There are a number of online tools that allow you to see your free credit score. The following are a few ways you can check your credit score.

  1. Buy your FICO® score or get it for free
    You can obtain a copy of your official FICO® score which uses information reported by all three credit bureaus. FICO does charge for the three bureau coverage. You can obtain a free credit score from Experian here and for Equifax here, TransUnion does not provide a free credit score, it only provides a once a year free credit report. You can obtain your credit score through TransUnion through their paid credit monitoring service here.

  2. Use a credit service
    You can obtain a free credit score from various services that utilize the reports from the three credit bureaus. It’s important to note, though, that these free reports indicate a general idea of your credit score, as you do not know which scoring model a potential lender will use to check your credit score. It’s also important to remember that your credit score may vary slightly for each credit bureau.

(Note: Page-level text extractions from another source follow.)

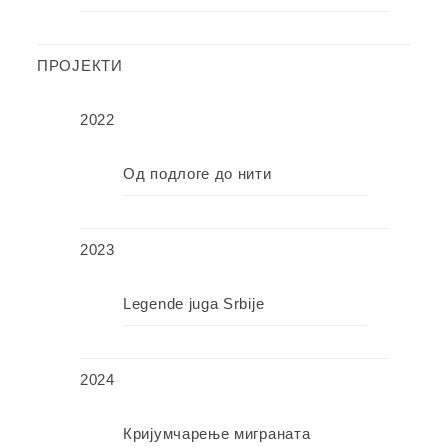
ПРОЈЕКТИ
2022
Од подлоге до нити
2023
Legende juga Srbije
2024
Кријумчарење миграната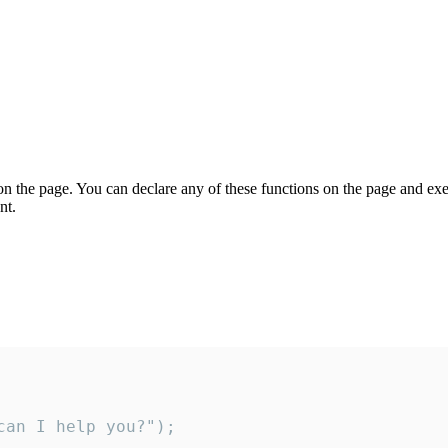
on the page. You can declare any of these functions on the page and exe
nt.
an I help you?");
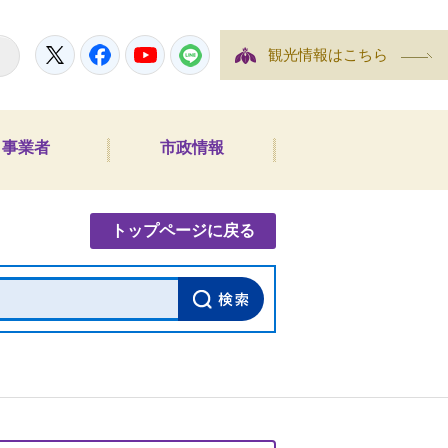
Twitter
Facebook
YouTube
LINE
観光情報はこちら
事業者
市政情報
内検索
トップページに戻る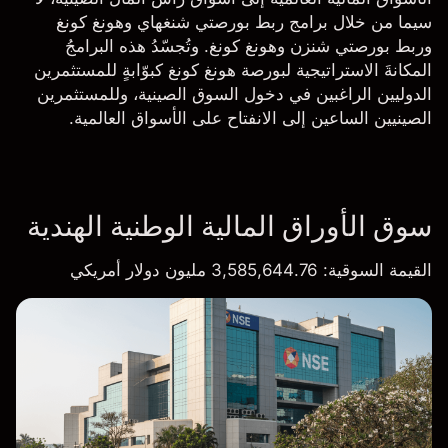
سيما من خلال برامج ربط بورصتي شنغهاي وهونغ كونغ
وربط بورصتي شنزن وهونغ كونغ. وتُجسّدُ هذه البرامجُ
المكانةَ الاستراتيجية لبورصة هونغ كونغ كبوّابةٍ للمستثمرين
الدوليين الراغبين في دخول السوق الصينية، وللمستثمرين
الصينيين الساعين إلى الانفتاح على الأسواق العالمية.
سوق الأوراق المالية الوطنية الهندية
القيمة السوقية
: 3,585,644.76 مليون دولار أمريكي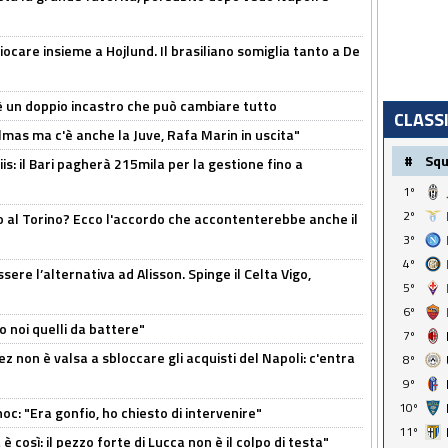
iocare insieme a Hojlund. Il brasiliano somiglia tanto a De
'è un doppio incastro che può cambiare tutto
CLASS
as ma c'è anche la Juve, Rafa Marin in uscita"
#
Sq
: il Bari pagherà 215mila per la gestione fino a
1º
2º
o al Torino? Ecco l'accordo che accontenterebbe anche il
3º
4º
re l’alternativa ad Alisson. Spinge il Celta Vigo,
5º
6º
o noi quelli da battere"
7º
z non è valsa a sbloccare gli acquisti del Napoli: c'entra
8º
9º
10º
c: "Era gonfio, ho chiesto di intervenire"
11º
così: il pezzo forte di Lucca non è il colpo di testa"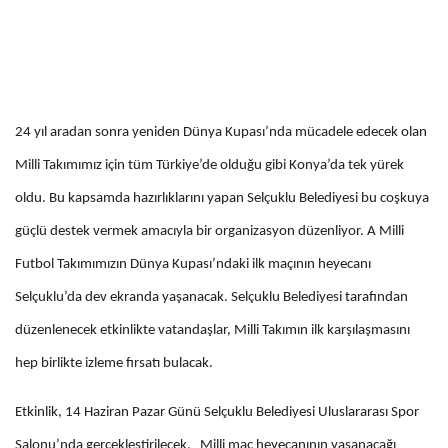
24 yıl aradan sonra yeniden Dünya Kupası’nda mücadele edecek olan
Milli Takımımız için tüm Türkiye’de olduğu gibi Konya’da tek yürek
oldu. Bu kapsamda hazırlıklarını yapan Selçuklu Belediyesi bu coşkuya
güçlü destek vermek amacıyla bir organizasyon düzenliyor. A Milli
Futbol Takımımızın Dünya Kupası’ndaki ilk maçının heyecanı
Selçuklu’da dev ekranda yaşanacak. Selçuklu Belediyesi tarafından
düzenlenecek etkinlikte vatandaşlar, Milli Takımın ilk karşılaşmasını
hep birlikte izleme fırsatı bulacak.
Etkinlik, 14 Haziran Pazar Günü Selçuklu Belediyesi Uluslararası Spor
Salonu’nda gerçekleştirilecek. Milli maç heyecanının yaşanacağı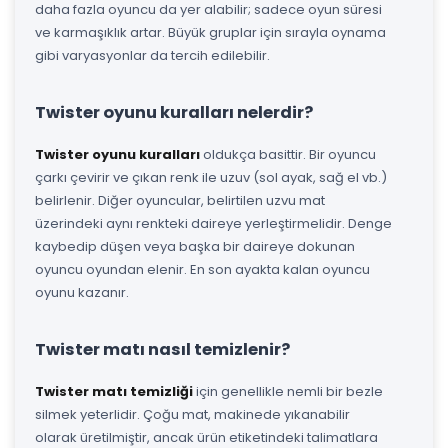
daha fazla oyuncu da yer alabilir; sadece oyun süresi
ve karmaşıklık artar. Büyük gruplar için sırayla oynama
gibi varyasyonlar da tercih edilebilir.
Twister oyunu kuralları nelerdir?
Twister oyunu kuralları
oldukça basittir. Bir oyuncu
çarkı çevirir ve çıkan renk ile uzuv (sol ayak, sağ el vb.)
belirlenir. Diğer oyuncular, belirtilen uzvu mat
üzerindeki aynı renkteki daireye yerleştirmelidir. Denge
kaybedip düşen veya başka bir daireye dokunan
oyuncu oyundan elenir. En son ayakta kalan oyuncu
oyunu kazanır.
Twister matı nasıl temizlenir?
Twister matı temizliği
için genellikle nemli bir bezle
silmek yeterlidir. Çoğu mat, makinede yıkanabilir
olarak üretilmiştir, ancak ürün etiketindeki talimatlara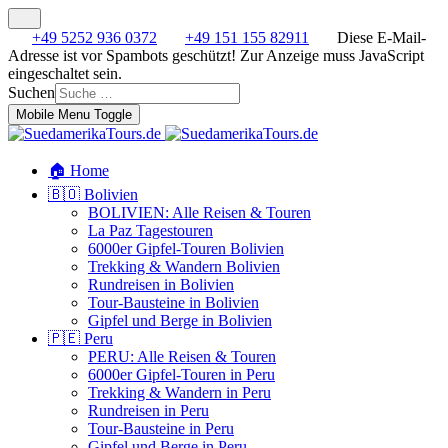
+49 5252 936 0372
+49 151 155 82911
Diese E-Mail-
Adresse ist vor Spambots geschützt! Zur Anzeige muss JavaScript
eingeschaltet sein.
Suchen
Mobile Menu Toggle
🏠 Home
🇧🇴 Bolivien
BOLIVIEN: Alle Reisen & Touren
La Paz Tagestouren
6000er Gipfel-Touren Bolivien
Trekking & Wandern Bolivien
Rundreisen in Bolivien
Tour-Bausteine in Bolivien
Gipfel und Berge in Bolivien
🇵🇪 Peru
PERU: Alle Reisen & Touren
6000er Gipfel-Touren in Peru
Trekking & Wandern in Peru
Rundreisen in Peru
Tour-Bausteine in Peru
Gipfel und Berge in Peru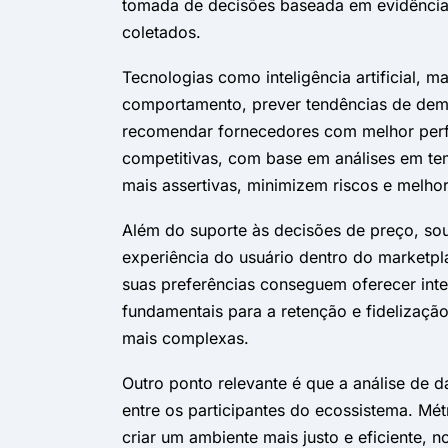
tomada de decisões baseada em evidência
coletados.
Tecnologias como inteligência artificial, 
comportamento, prever tendências de dema
recomendar fornecedores com melhor perf
competitivas, com base em análises em te
mais assertivas, minimizem riscos e melhor
Além do suporte às decisões de preço, sou
experiência do usuário dentro do marketp
suas preferências conseguem oferecer int
fundamentais para a retenção e fidelizaçã
mais complexas.
Outro ponto relevante é que a análise de 
entre os participantes do ecossistema. Mé
criar um ambiente mais justo e eficiente, n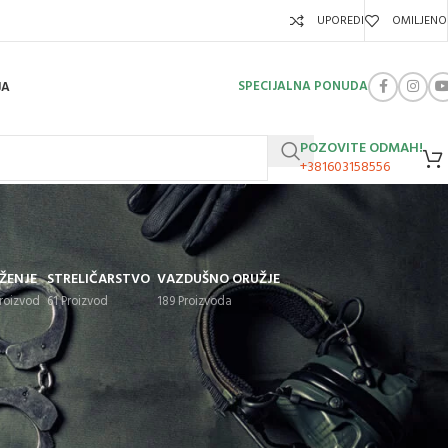
UPOREDI
OMILJENO
SPECIJALNA PONUDA
JA
POZOVITE ODMAH!
+381603158556
ŽENJE
STRELIČARSTVO
VAZDUŠNO ORUŽJE
Proizvod
61 Proizvod
189 Proizvoda
Show
9
12
18
24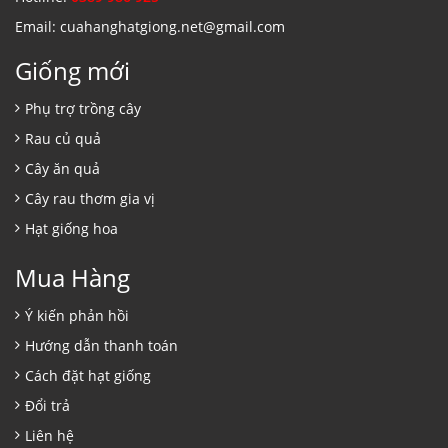
Email: cuahanghatgiong.net@gmail.com
Giống mới
Phụ trợ trồng cây
Rau củ quả
Cây ăn quả
Cây rau thơm gia vị
Hạt giống hoa
Mua Hàng
Ý kiến phản hồi
Hướng dẫn thanh toán
Cách đặt hạt giống
Đổi trả
Liên hệ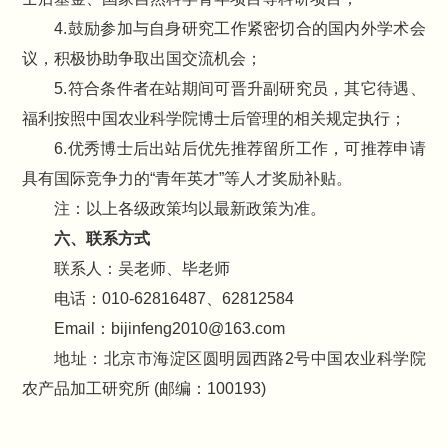
4.鼓励参加与自身研究工作紧密切合的国内外学术会
议，积极协助争取出国交流机会；
5.符合条件者在站期间可晋升副研究员，其它待遇、
福利按照中国农业科学院博士后管理的相关规定执行；
6.优秀博士后出站后优先推荐留所工作，可推荐申请
具有国际竞争力的“青年英才”等人才奖励补贴。
注：以上各级政策均以最新政策为准。
六、联系方式
联系人：吴老师、毕老师
电话：010-62816487、62812584
Email：bijinfeng2010@163.com
地址：北京市海淀区圆明园西路2号中国农业科学院
农产品加工研究所 (邮编：100193)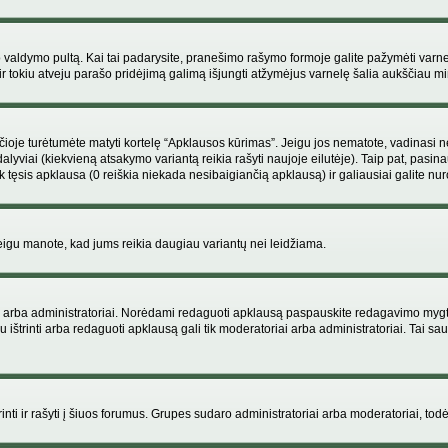
ojo valdymo pultą. Kai tai padarysite, pranešimo rašymo formoje galite pažymėti varn
ir tokiu atveju parašo pridėjimą galimą išjungti atžymėjus varnelę šalia aukščiau
je turėtumėte matyti kortelę “Apklausos kūrimas”. Jeigu jos nematote, vadinasi netu
yviai (kiekvieną atsakymo variantą reikia rašyti naujoje eilutėje). Taip pat, pasina
 tęsis apklausa (0 reiškia niekada nesibaigiančią apklausą) ir galiausiai galite nuro
 jeigu manote, kad jums reikia daugiau variantų nei leidžiama.
iai arba administratoriai. Norėdami redaguoti apklausą paspauskite redagavimo mygt
ju ištrinti arba redaguoti apklausą gali tik moderatoriai arba administratoriai. Tai
 trinti ir rašyti į šiuos forumus. Grupes sudaro administratoriai arba moderatoriai, todė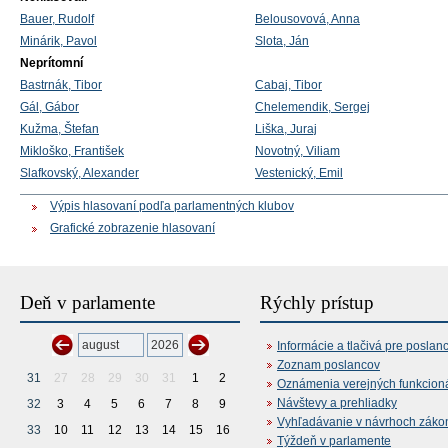
Bauer, Rudolf
Belousovová, Anna
Minárik, Pavol
Slota, Ján
Neprítomní
Bastrnák, Tibor
Cabaj, Tibor
Gál, Gábor
Chelemendik, Sergej
Kužma, Štefan
Liška, Juraj
Mikloško, František
Novotný, Viliam
Slafkovský, Alexander
Vestenický, Emil
Výpis hlasovaní podľa parlamentných klubov
Grafické zobrazenie hlasovaní
Deň v parlamente
Rýchly prístup
Informácie a tlačivá pre poslan
Zoznam poslancov
31
27
28
29
30
31
1
2
Oznámenia verejných funkcion
Návštevy a prehliadky
32
3
4
5
6
7
8
9
Vyhľadávanie v návrhoch záko
33
10
11
12
13
14
15
16
Týždeň v parlamente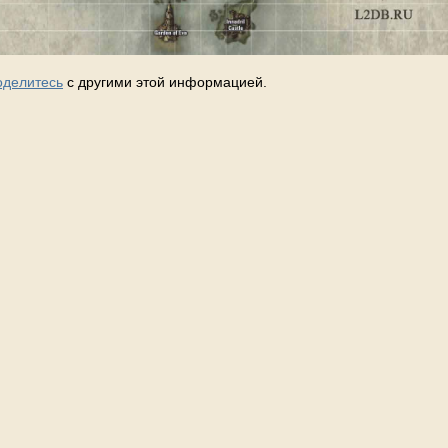
оделитесь
с другими этой информацией.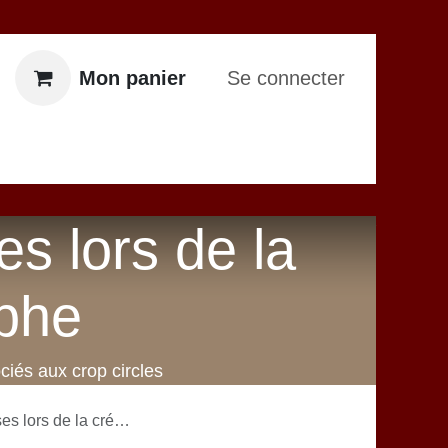
Mon panier
Se connecter
ontactez-nous
s lors de la
yphe
iés aux crop circles
 création d'un agroglyphe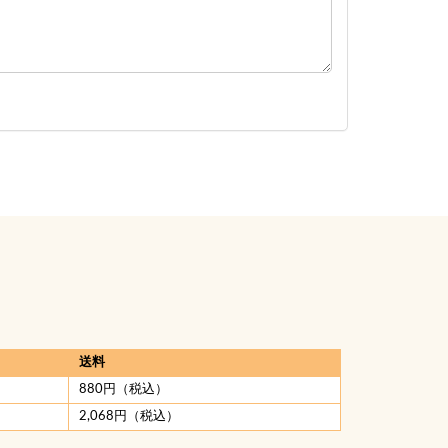
送料
880円（税込）
2,068円（税込）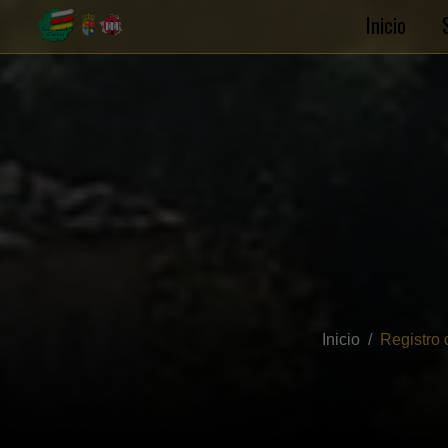
Inicio
Inicio
Registro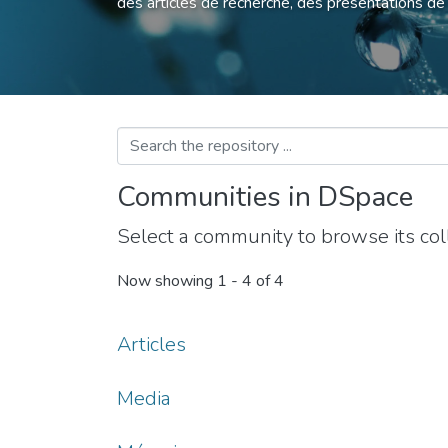
des articles de recherche, des présentations de
Communities in DSpace
Select a community to browse its coll
Now showing
1 - 4 of 4
Articles
Media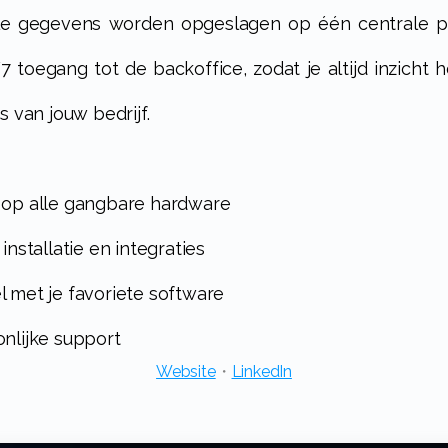
lle gegevens worden opgeslagen op één centrale p
7 toegang tot de backoffice, zodat je altijd inzicht h
s van jouw bedrijf.
 op alle gangbare hardware
 installatie en integraties
l met je favoriete software
onlijke support
Website
・
LinkedIn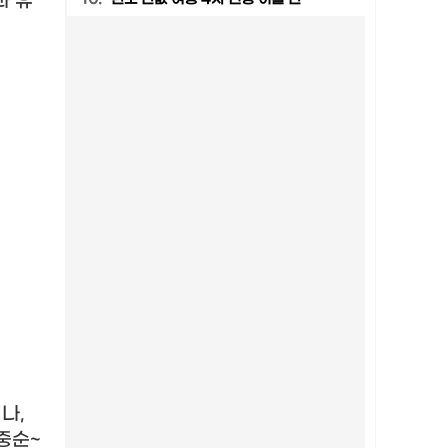
과 유
러나
,
 중순
~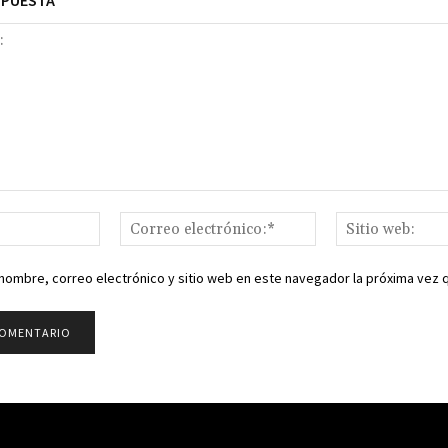
SPUESTA
Nombre:*
Correo
electrónico:*
nombre, correo electrónico y sitio web en este navegador la próxima vez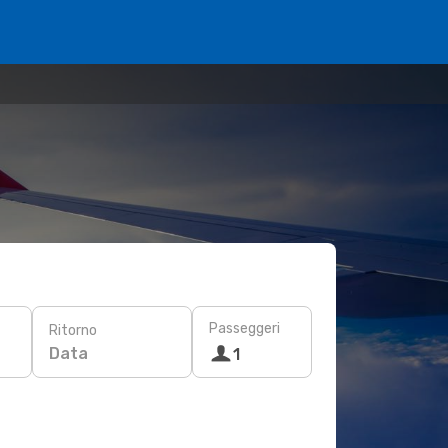
Passeggeri
Ritorno
Data
1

  3. Check your statements
    You can check your official credit score through MyFICO.com or get an idea of where your credit score stands through credit card and loan companies that sometimes allow you to access it on your statement, online or through their apps.[2] Check with your credit card company to see if your credit score is available to you each month and ask them how to access it.

  4. Utilize a counseling service
    Some non-profit credit counselors or HUD-approved housing counselors may be able to give you a credit score for free. This is usually in conjunction with housing or credit counseling, meaning your budget, debt and/or housing situation will also be reviewed. If you receive these services, it’s worth it to ask if they can provide you with a score.

  5. Self free credit monitoring
    Sign up for free and begin monitoring your credit now. Self will allow you to monitor and check your credit score. Furthermore, Self will regularly send notifications of any changes in your credit report.

Monitoring your credit score may enable high-level access to your credit report. This will allow you to review the good and bad that appears on it, thus empowering you to work on improving your credit if there are negative notations. If you do have a negative report such as a late payment affecting your credit score, it will not affect it forever. Late payments will be removed from your credit report after 7 years but generally have less significance or impact on your credit score as time passes.

On the other hand, a Chapter 7 bankruptcy is much more detrimental to your credit score. It will have a negative impact on your score and remain on your credit report for 10 years. However, with time and positive paying habits, you can definitely turn things around and it may lift your credit score.

Should I check my credit score regularly?

Some people think that checking their credit report regularly will have a negative effect on their score. In reality, checking your credit report yourself is classified as a ‘soft credit inquiry’ so it won’t negatively impact credit reports or credit scores if you check them often.[1]

Checking your credit report yourself is different from a ‘hard credit inquiry’ which typically happens if you apply for a loan or credit card and the lender reviews your credit history. A hard inquiry can stay on your credit report for two years but usually only impacts your credit score for up to a year. Be aware that if you have too many hard inquiries outside of the 14 to 45 day allowable window for shopping for specific loans like auto and mortgage, it could seem like you’re applying for credit cards and loans that increase your borrowing risk, thus causing your credit score to decrease.

Benefits of checking your credit score

Being aware of your credit score and what’s on your credit report is important as it helps you keep track of which credit accounts you have open, any repayments you may have missed, and other details about your credit.

Checking your credit score allows you to see where you might be able to lift your score by making some changes. Regularly monitoring your credit also helps you pick up on mistakes or discrepancies on credit report or catch fraudulent activity that may have occurred.